# Difference between a spanning and linear combination?

1. Aug 15, 2010

### ichigo444

what is the difference of a span of a vector and a linear combination of a vector?

2. Aug 15, 2010

### quasar987

Given a set of vectors v_1,...,v_n, a linear combination of those vectors is a vector of the form a_1v_1+...+a_nv_n, for a_1,...,a_n some scalars. The span of the vectors v_1,...,v_n is the set of all the linear combinations of those vectors. I.e., it is the set whose elements are the vectors of the form a_1v_1+...+a_nv_n for all possible values of the coefficients a_1,...,a_n.

3. Aug 15, 2010

### annoymage

hmm, sorry for interrupting, but how to know when the span of some vector are equal?
ie: The span of the vectors v_1,...,v_n = The span of the vectors u_1,...,u_k.

4. Aug 15, 2010

### quasar987

One way to do it would be to check that every vector u_i is itself a linear combination of the v_j, and conversely, that every vector v_j can be written as a linear combination of the u_i.

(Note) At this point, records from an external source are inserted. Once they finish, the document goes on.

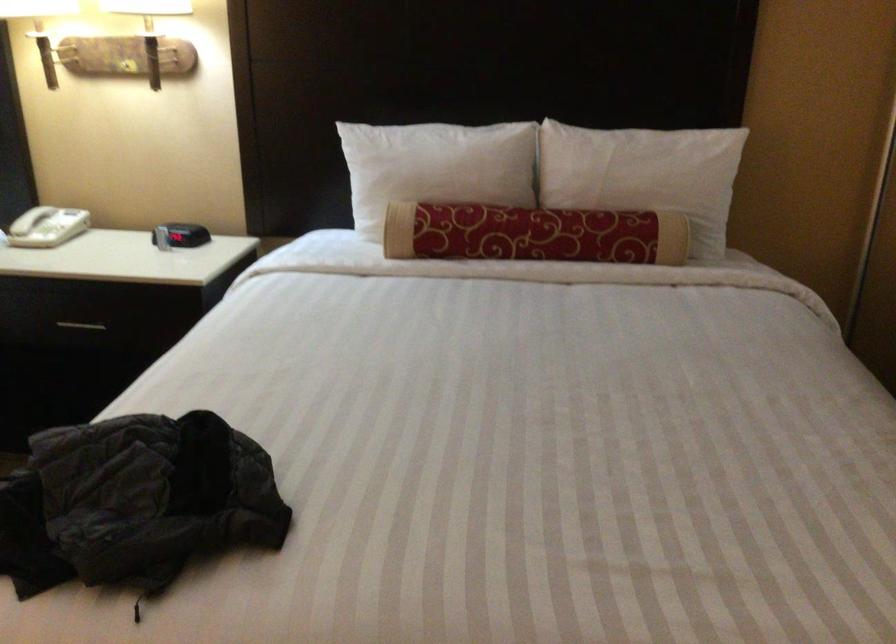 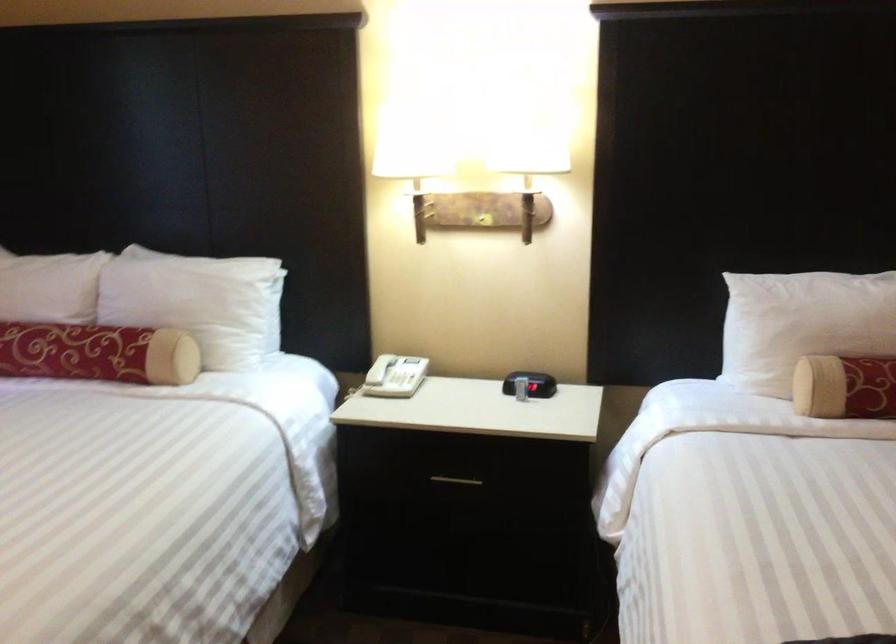 Question: The images are taken continuously from a first-person perspective. In which direction are you moving?

Choices:
 (A) Left
 (B) Right
 (C) Forward
 (D) Backward

Answer: (A)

If this is so, then span(u_1,...,u_k)=span(v_1,...,v_n). If not, then the spans are not equal.

Make sure you see why.

5. Aug 15, 2010

### annoymage

i can't clearly see it, every element in span(u_1,...,u_k) is then the element of span(v_1,...,v_n), and conversely,

then span(u_1,...,u_k) is subset of span(v_1,...,v_n), and conversely

is that really correct?

6. Aug 15, 2010

### quasar987

Suppose that for each i=1,...,k,

$$u_i = \sum_{j=1}^nc_i^jv_j$$

Then, for an arbitrary linear combination of the u_i,

$$\sum_{i=1}^ka^iu_i=\sum_{i=1}^ka^i\left(\sum_{j=1}^nc_i^jv_j\right)=\sum_{j=1}^n\left(\sum_{i=1}^ka^ic_i^j\right)v_j$$

(a linear combination of the v_j !) This shows that $\mathrm{span}(u_1,\ldots,u_k)\subset \mathrm{span}(v_1,\ldots,v_n)$.

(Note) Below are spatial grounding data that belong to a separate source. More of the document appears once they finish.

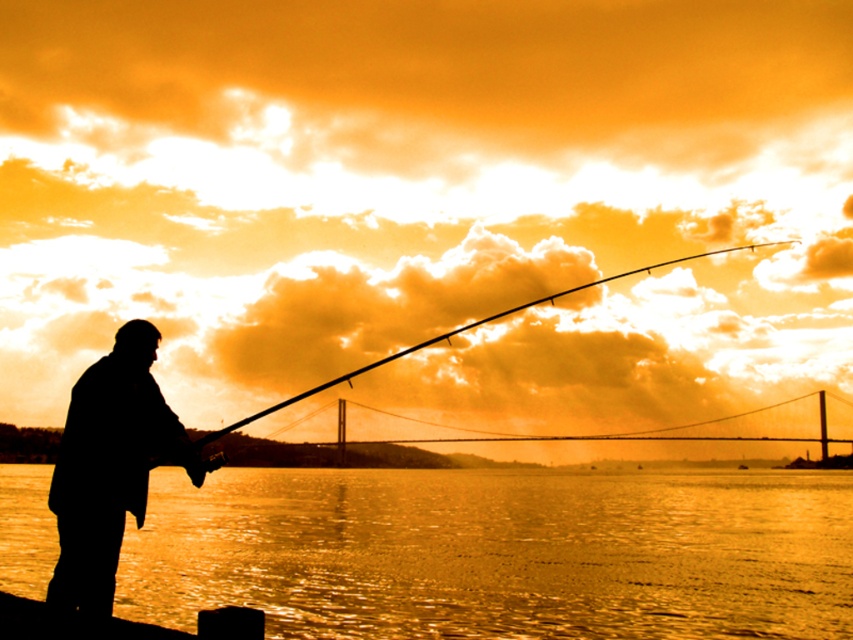 Question: Does silhouette fishing rod at left lie behind smooth black rod at center?

Choices:
 (A) no
 (B) yes

Answer: (A)

Question: Which object is the closest to the smooth black rod at center?

Choices:
 (A) silhouette fishing rod at left
 (B) golden reflective water at lower center

Answer: (A)

Question: Which object appears farthest from the camera in this image?

Choices:
 (A) silhouette fishing rod at left
 (B) smooth black rod at center
 (C) golden reflective water at lower center

Answer: (B)

Question: Which is nearer to the smooth black rod at center?

Choices:
 (A) smooth wood dock at lower left
 (B) golden reflective water at lower center

Answer: (B)

Question: Does silhouette fishing rod at left appear on the left side of smooth black rod at center?

Choices:
 (A) no
 (B) yes

Answer: (B)

Question: Is silhouette fishing rod at left above smooth black rod at center?

Choices:
 (A) yes
 (B) no

Answer: (B) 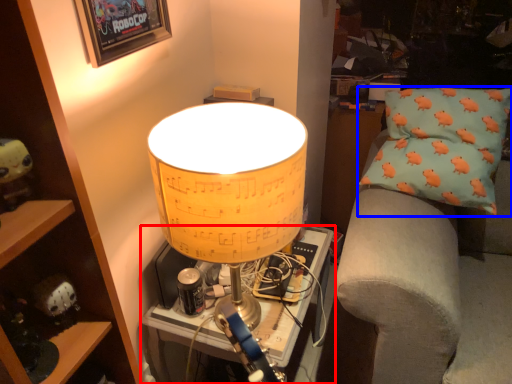 Question: Among these objects, which one is nearest to the camera, table (highlighted by a red box) or pillow (highlighted by a blue box)?

Choices:
 (A) table
 (B) pillow

Answer: (A) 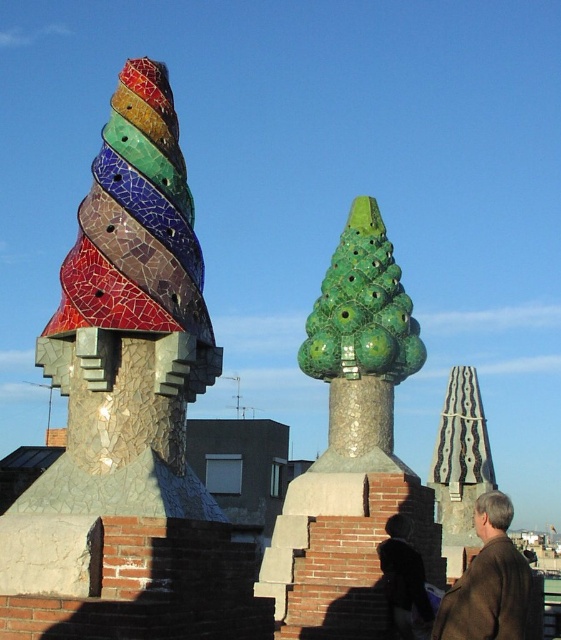 You are standing in front of the architectural detail of Casa Batll? in Barcelona and notice the cracked mosaic chimney at left and the brown woolen jacket at lower right. Which object is located more to the left?

The cracked mosaic chimney at left is positioned on the left side of the brown woolen jacket at lower right, so it is more to the left.

You are an architect analyzing the structural integrity of the chimneys in the image. Given that the cracked mosaic chimney at left is positioned at coordinates 0.506, 0.234, would its location affect its stability compared to the other chimney?

The cracked mosaic chimney at left is located at point (131, 323), which might indicate its placement could affect structural stability due to potential uneven weight distribution or exposure to environmental factors, but without additional data on the building structure, this is speculative.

And in the same way, if each v_j can be written as a linear combination of the u_i, we obtain $\mathrm{span}(v_1,\ldots,v_n)\subset \mathrm{span}(u_1,\ldots,u_k)$.

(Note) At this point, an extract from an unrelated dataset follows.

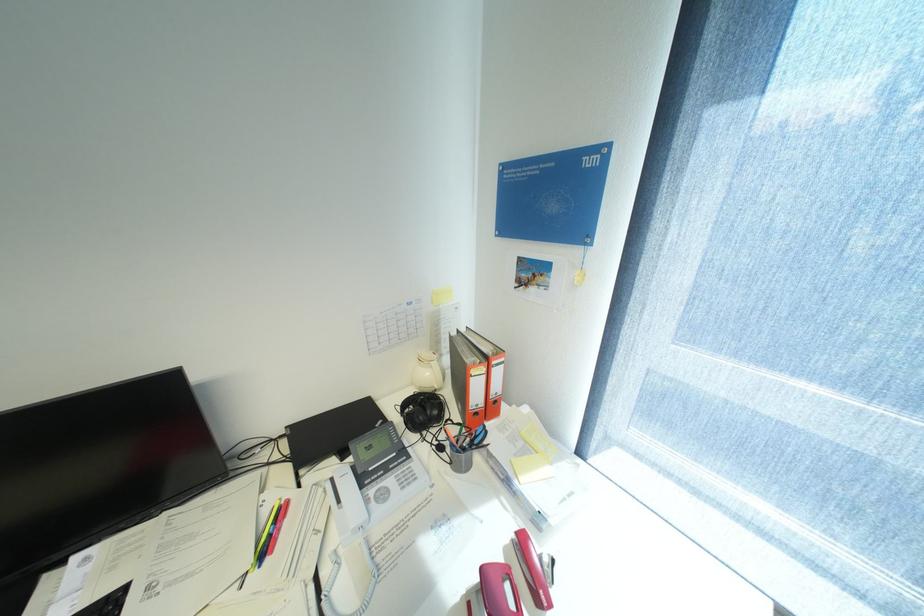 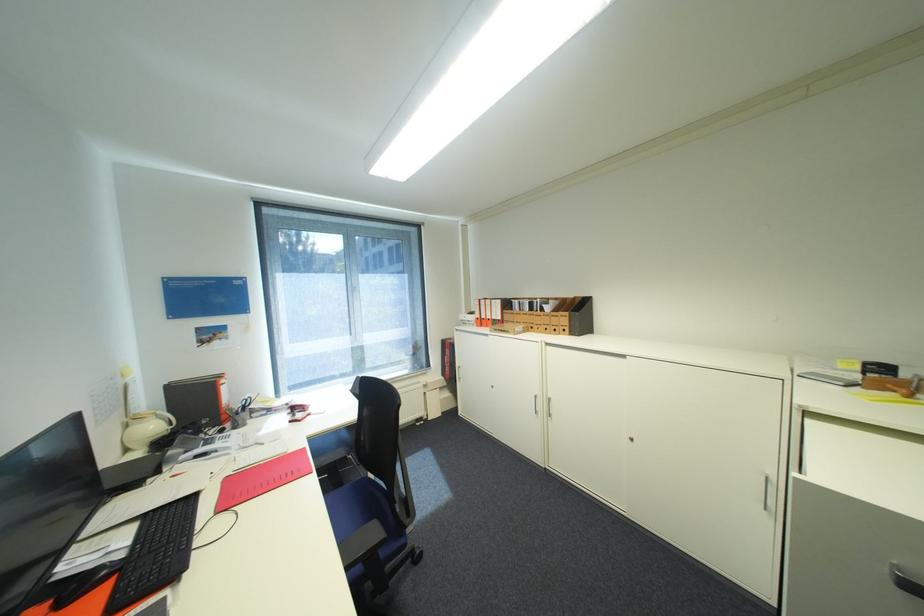 Locate, in the second image, the point that corresponds to point (436, 374) in the first image.

(161, 427) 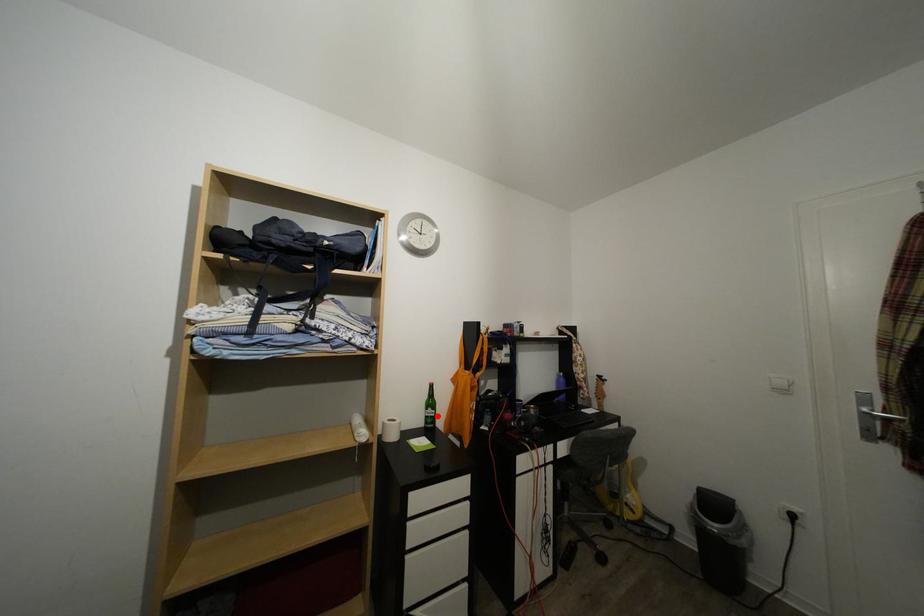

And so in that case, $\mathrm{span}(v_1,\ldots,v_n)= \mathrm{span}(u_1,\ldots,u_k)$.

On the other hand, if for instance, u_i cannot be written as a linear combination of the v_j's, then $\mathrm{span}(v_1,\ldots,v_n)\neq \mathrm{span}(u_1,\ldots,u_k)$ since $u_i\in \mathrm{span}(u_1,\ldots,u_k)$ but $u_i \notin\mathrm{span}(v_1,\ldots,v_n)$.

7. Aug 15, 2010

### annoymage

thanksssssssssss, i can see it now

8. Aug 15, 2010

### HallsofIvy

Staff Emeritus
And please note that these are the span of a set of vectors and the linear combination of a set of vectors. Typically the set contains more than just one vector!

A linear combination is single sum of scalars times vectors in the set. The span is the collection of all possible linear combinations of the set.